▶ _RECORD SET_:
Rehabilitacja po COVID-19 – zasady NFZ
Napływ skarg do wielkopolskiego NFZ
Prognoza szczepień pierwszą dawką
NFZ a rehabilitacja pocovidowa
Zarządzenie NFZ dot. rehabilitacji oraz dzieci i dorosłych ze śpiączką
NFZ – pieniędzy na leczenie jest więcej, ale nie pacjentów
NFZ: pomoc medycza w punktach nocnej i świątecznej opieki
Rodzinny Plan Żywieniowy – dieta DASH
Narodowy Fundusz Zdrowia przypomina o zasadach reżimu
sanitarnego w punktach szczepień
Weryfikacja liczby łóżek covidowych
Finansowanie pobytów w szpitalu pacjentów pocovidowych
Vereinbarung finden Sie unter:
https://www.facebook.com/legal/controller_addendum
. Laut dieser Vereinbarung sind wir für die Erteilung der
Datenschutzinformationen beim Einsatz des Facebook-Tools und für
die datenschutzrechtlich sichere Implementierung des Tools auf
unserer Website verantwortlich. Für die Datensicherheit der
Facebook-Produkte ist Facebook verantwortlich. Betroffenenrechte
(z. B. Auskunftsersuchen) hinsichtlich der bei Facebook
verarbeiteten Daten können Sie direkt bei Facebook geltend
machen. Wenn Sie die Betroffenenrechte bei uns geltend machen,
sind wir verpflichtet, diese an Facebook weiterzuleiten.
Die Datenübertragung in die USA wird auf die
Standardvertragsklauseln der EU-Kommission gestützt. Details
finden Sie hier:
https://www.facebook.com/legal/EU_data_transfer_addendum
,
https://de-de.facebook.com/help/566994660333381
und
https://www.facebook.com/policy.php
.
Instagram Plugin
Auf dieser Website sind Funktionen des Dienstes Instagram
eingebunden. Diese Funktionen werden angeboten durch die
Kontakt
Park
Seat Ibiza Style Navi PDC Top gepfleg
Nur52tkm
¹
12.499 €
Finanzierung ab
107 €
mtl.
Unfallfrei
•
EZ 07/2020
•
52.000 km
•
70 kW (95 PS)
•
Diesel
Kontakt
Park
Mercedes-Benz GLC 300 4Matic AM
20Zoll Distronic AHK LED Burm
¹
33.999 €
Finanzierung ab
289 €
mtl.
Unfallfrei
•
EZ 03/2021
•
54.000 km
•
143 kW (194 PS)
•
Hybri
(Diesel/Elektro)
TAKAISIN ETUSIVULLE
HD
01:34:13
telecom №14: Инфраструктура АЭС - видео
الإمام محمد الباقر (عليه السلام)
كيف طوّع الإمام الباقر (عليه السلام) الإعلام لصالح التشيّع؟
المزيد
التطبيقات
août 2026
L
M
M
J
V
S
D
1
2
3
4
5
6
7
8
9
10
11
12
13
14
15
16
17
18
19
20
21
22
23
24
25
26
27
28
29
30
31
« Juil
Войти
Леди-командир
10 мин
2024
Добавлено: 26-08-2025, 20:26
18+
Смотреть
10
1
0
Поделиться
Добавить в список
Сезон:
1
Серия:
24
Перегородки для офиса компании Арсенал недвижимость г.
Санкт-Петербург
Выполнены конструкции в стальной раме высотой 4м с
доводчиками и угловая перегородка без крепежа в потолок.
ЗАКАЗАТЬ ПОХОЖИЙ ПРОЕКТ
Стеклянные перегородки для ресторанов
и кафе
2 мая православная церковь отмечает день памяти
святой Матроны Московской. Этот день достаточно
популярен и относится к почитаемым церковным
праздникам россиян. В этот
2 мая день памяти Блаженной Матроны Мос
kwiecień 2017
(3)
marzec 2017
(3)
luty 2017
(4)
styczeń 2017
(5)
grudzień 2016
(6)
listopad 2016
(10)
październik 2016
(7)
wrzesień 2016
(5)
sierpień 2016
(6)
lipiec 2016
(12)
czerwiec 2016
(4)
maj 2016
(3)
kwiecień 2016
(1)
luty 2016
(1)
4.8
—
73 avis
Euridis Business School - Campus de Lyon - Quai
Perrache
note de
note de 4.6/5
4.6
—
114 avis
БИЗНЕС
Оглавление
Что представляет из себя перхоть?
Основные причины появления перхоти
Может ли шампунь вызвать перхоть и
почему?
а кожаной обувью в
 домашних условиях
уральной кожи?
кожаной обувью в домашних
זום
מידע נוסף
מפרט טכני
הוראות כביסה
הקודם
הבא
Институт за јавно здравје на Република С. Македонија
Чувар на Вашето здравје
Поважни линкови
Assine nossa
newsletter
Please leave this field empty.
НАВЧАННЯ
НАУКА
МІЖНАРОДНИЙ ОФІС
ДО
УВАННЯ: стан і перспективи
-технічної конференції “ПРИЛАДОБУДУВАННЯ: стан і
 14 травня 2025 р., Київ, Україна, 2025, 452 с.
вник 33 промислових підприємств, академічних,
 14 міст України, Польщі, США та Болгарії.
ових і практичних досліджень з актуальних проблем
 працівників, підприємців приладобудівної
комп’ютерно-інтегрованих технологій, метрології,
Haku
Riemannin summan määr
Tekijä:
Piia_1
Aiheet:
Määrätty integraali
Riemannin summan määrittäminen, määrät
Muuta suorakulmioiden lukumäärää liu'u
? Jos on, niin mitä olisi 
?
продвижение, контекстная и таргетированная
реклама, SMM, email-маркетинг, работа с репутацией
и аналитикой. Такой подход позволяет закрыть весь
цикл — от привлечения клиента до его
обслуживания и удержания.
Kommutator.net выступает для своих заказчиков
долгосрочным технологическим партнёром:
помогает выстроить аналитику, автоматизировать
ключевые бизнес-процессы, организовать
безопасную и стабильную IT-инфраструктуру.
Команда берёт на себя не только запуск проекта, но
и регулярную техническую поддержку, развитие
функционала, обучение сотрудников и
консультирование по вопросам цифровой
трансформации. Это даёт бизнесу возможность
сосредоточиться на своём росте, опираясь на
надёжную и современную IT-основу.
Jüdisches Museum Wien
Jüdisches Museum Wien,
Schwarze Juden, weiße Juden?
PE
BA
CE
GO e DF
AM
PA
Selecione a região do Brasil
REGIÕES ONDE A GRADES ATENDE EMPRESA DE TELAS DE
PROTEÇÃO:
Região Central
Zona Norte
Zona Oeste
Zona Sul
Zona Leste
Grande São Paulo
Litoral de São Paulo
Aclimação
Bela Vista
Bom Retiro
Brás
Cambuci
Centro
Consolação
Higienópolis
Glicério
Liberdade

▶ _ACTIVITY_:
The whole set of records needs to be written out exactly.

▶ _RESPONSE_:
Rehabilitacja po COVID-19 – zasady NFZ
Napływ skarg do wielkopolskiego NFZ
Prognoza szczepień pierwszą dawką
NFZ a rehabilitacja pocovidowa
Zarządzenie NFZ dot. rehabilitacji oraz dzieci i dorosłych ze śpiączką
NFZ – pieniędzy na leczenie jest więcej, ale nie pacjentów
NFZ: pomoc medycza w punktach nocnej i świątecznej opieki
Rodzinny Plan Żywieniowy – dieta DASH
Narodowy Fundusz Zdrowia przypomina o zasadach reżimu
sanitarnego w punktach szczepień
Weryfikacja liczby łóżek covidowych
Finansowanie pobytów w szpitalu pacjentów pocovidowych
Vereinbarung finden Sie unter:
https://www.facebook.com/legal/controller_addendum
. Laut dieser Vereinbarung sind wir für die Erteilung der
Datenschutzinformationen beim Einsatz des Facebook-Tools und für
die datenschutzrechtlich sichere Implementierung des Tools auf
unserer Website verantwortlich. Für die Datensicherheit der
Facebook-Produkte ist Facebook verantwortlich. Betroffenenrechte
(z. B. Auskunftsersuchen) hinsichtlich der bei Facebook
verarbeiteten Daten können Sie direkt bei Facebook geltend
machen. Wenn Sie die Betroffenenrechte bei uns geltend machen,
sind wir verpflichtet, diese an Facebook weiterzuleiten.
Die Datenübertragung in die USA wird auf die
Standardvertragsklauseln der EU-Kommission gestützt. Details
finden Sie hier:
https://www.facebook.com/legal/EU_data_transfer_addendum
,
https://de-de.facebook.com/help/566994660333381
und
https://www.facebook.com/policy.php
.
Instagram Plugin
Auf dieser Website sind Funktionen des Dienstes Instagram
eingebunden. Diese Funktionen werden angeboten durch die
Kontakt
Park
Seat Ibiza Style Navi PDC Top gepfleg
Nur52tkm
¹
12.499 €
Finanzierung ab
107 €
mtl.
Unfallfrei
•
EZ 07/2020
•
52.000 km
•
70 kW (95 PS)
•
Diesel
Kontakt
Park
Mercedes-Benz GLC 300 4Matic AM
20Zoll Distronic AHK LED Burm
¹
33.999 €
Finanzierung ab
289 €
mtl.
Unfallfrei
•
EZ 03/2021
•
54.000 km
•
143 kW (194 PS)
•
Hybri
(Diesel/Elektro)
TAKAISIN ETUSIVULLE
HD
01:34:13
telecom №14: Инфраструктура АЭС - видео
الإمام محمد الباقر (عليه السلام)
كيف طوّع الإمام الباقر (عليه السلام) الإعلام لصالح التشيّع؟
المزيد
التطبيقات
août 2026
L
M
M
J
V
S
D
1
2
3
4
5
6
7
8
9
10
11
12
13
14
15
16
17
18
19
20
21
22
23
24
25
26
27
28
29
30
31
« Juil
Войти
Леди-командир
10 мин
2024
Добавлено: 26-08-2025, 20:26
18+
Смотреть
10
1
0
Поделиться
Добавить в список
Сезон:
1
Серия:
24
Перегородки для офиса компании Арсенал недвижимость г.
Санкт-Петербург
Выполнены конструкции в стальной раме высотой 4м с
доводчиками и угловая перегородка без крепежа в потолок.
ЗАКАЗАТЬ ПОХОЖИЙ ПРОЕКТ
Стеклянные перегородки для ресторанов
и кафе
2 мая православная церковь отмечает день памяти
святой Матроны Московской. Этот день достаточно
популярен и относится к почитаемым церковным
праздникам россиян. В этот
2 мая день памяти Блаженной Матроны Мос
kwiecień 2017
(3)
marzec 2017
(3)
luty 2017
(4)
styczeń 2017
(5)
grudzień 2016
(6)
listopad 2016
(10)
październik 2016
(7)
wrzesień 2016
(5)
sierpień 2016
(6)
lipiec 2016
(12)
czerwiec 2016
(4)
maj 2016
(3)
kwiecień 2016
(1)
luty 2016
(1)
4.8
—
73 avis
Euridis Business School - Campus de Lyon - Quai
Perrache
note de
note de 4.6/5
4.6
—
114 avis
БИЗНЕС
Оглавление
Что представляет из себя перхоть?
Основные причины появления перхоти
Может ли шампунь вызвать перхоть и
почему?
а кожаной обувью в
 домашних условиях
уральной кожи?
кожаной обувью в домашних
זום
מידע נוסף
מפרט טכני
הוראות כביסה
הקודם
הבא
Институт за јавно здравје на Република С. Македонија
Чувар на Вашето здравје
Поважни линкови
Assine nossa
newsletter
Please leave this field empty.
НАВЧАННЯ
НАУКА
МІЖНАРОДНИЙ ОФІС
ДО
УВАННЯ: стан і перспективи
-технічної конференції “ПРИЛАДОБУДУВАННЯ: стан і
 14 травня 2025 р., Київ, Україна, 2025, 452 с.
вник 33 промислових підприємств, академічних,
 14 міст України, Польщі, США та Болгарії.
ових і практичних досліджень з актуальних проблем
 працівників, підприємців приладобудівної
комп’ютерно-інтегрованих технологій, метрології,
Haku
Riemannin summan määr
Tekijä:
Piia_1
Aiheet:
Määrätty integraali
Riemannin summan määrittäminen, määrät
Muuta suorakulmioiden lukumäärää liu'u
? Jos on, niin mitä olisi 
?
продвижение, контекстная и таргетированная
реклама, SMM, email-маркетинг, работа с репутацией
и аналитикой. Такой подход позволяет закрыть весь
цикл — от привлечения клиента до его
обслуживания и удержания.
Kommutator.net выступает для своих заказчиков
долгосрочным технологическим партнёром:
помогает выстроить аналитику, автоматизировать
ключевые бизнес-процессы, организовать
безопасную и стабильную IT-инфраструктуру.
Команда берёт на себя не только запуск проекта, но
и регулярную техническую поддержку, развитие
функционала, обучение сотрудников и
консультирование по вопросам цифровой
трансформации. Это даёт бизнесу возможность
сосредоточиться на своём росте, опираясь на
надёжную и современную IT-основу.
Jüdisches Museum Wien
Jüdisches Museum Wien,
Schwarze Juden, weiße Juden?
PE
BA
CE
GO e DF
AM
PA
Selecione a região do Brasil
REGIÕES ONDE A GRADES ATENDE EMPRESA DE TELAS DE
PROTEÇÃO:
Região Central
Zona Norte
Zona Oeste
Zona Sul
Zona Leste
Grande São Paulo
Litoral de São Paulo
Aclimação
Bela Vista
Bom Retiro
Brás
Cambuci
Centro
Consolação
Higienópolis
Glicério
Liberdade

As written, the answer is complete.